Witnesses at the hearing were also divided as to whether the plan would help or hurt younger workers.
Kelly Brozyna, founder and president of the Colorado Business Development Foundation, said she is concerned about how the bill would impact people like her daughter, Katherine, a recent college graduate who lives in Boston. Her daughter earns about $45,000 per year.
However, Abigail Zapote, executive director of Latinos for a Secure Retirement, said the Social Security 2100 Act will help Latino families and their younger members who are often tasked with caring for older relatives.
“As a millennial, I am willing to pay the additional tax to ensure that my generation and future generations also have the same, or dare I say better, benefits and equity than generations do today,” Zapote said.
Larson said his Republican colleagues exaggerate the impact of his proposed Social Security tax increase, which he has often said would be less than the cost of a Starbucks latte.
“For someone making $50,000 a year, it’s 50 cents a week,” he said.
He was defended by fellow Ways and Means Democrats, like Rep.
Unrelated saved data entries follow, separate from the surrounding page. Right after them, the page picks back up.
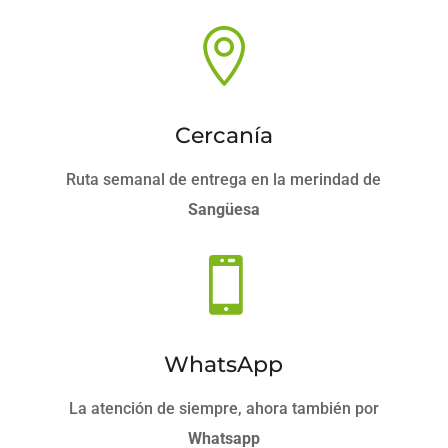

Cercanía
Ruta semanal de entrega en la merindad de
Sangüesa

WhatsApp
La atención de siempre, ahora también por
Whatsapp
Mike Thompson, D-Calif., who said Republicans have “faux concern about young workers.”
Thompson also said GOP lawmakers “discount that Larson has a way to pay for his bill” while Republicans “did not have a mechanism for paying their tax cut bill.”
Thompson, Larson and other Democrats also say the GOP hasn’t offered an alternative plan to keep Social Security solvent.
“When it comes down to paying for it, they say ‘Oh your plan is too costly,’ but they have no plan,” Larson said.
To Larson, the GOP would like to see the Social Security program face cuts “because they don’t come up with another plan.”
While a partisan divide yawns over Larson’s bill, the lawmaker said “there’s wide bipartisan support outside Congress,” for his proposal.
And the Democratic lawmaker is also hoping for support from the nation’s top Republican, who resides in the White House.
He told GOP lawmakers at the hearing that President Donald Trump faced down 16 other Republican presidential candidates during a 2016 debate to defend Social Security, vowing “I’m not going to cut it.”
Opposition by House Republicans to the Social Security 2100 Act won’t derail it because there are enough Democrats in that chamber to pass Larson’s legislation.
The trouble will come in the GOP-held Senate. Larson said he has spoken about his bill with some Senate Republicans, including Susan Collins of Maine, “but they have yet to endorse it.”
Correction: Aug. 5, 2019. An earlier version of this story incorrectly described Larson’s plan to increase the Social Security tax rate. His plan calls for an increase of .1 % per year, not .01%.